* **Instructions to follow**: The records that follow are to be transcribed in full, leaving out each picture.

* **Data for this task**:
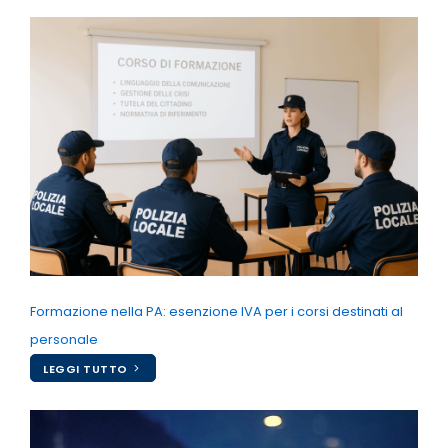
Formazione nella PA: esenzione IVA per i corsi destinati al
personale
LEGGI TUTTO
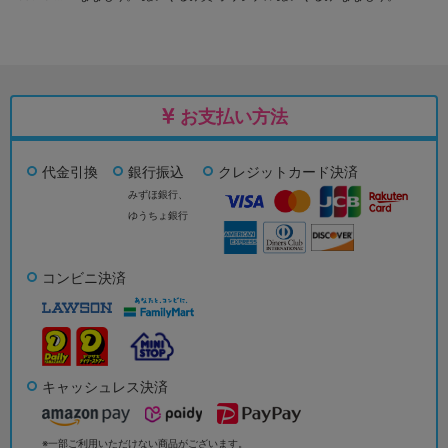
お支払い方法
代金引換
銀行振込
クレジットカード決済
みずほ銀行、
ゆうちょ銀行
コンビニ決済
キャッシュレス決済
※一部ご利用いただけない商品がございます。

* **Answer box**:
Formazione nella PA: esenzione IVA per i corsi destinati al
personale
LEGGI TUTTO
お支払い方法
代金引換
銀行振込
クレジットカード決済
みずほ銀行、
ゆうちょ銀行
コンビニ決済
キャッシュレス決済
※一部ご利用いただけない商品がございます。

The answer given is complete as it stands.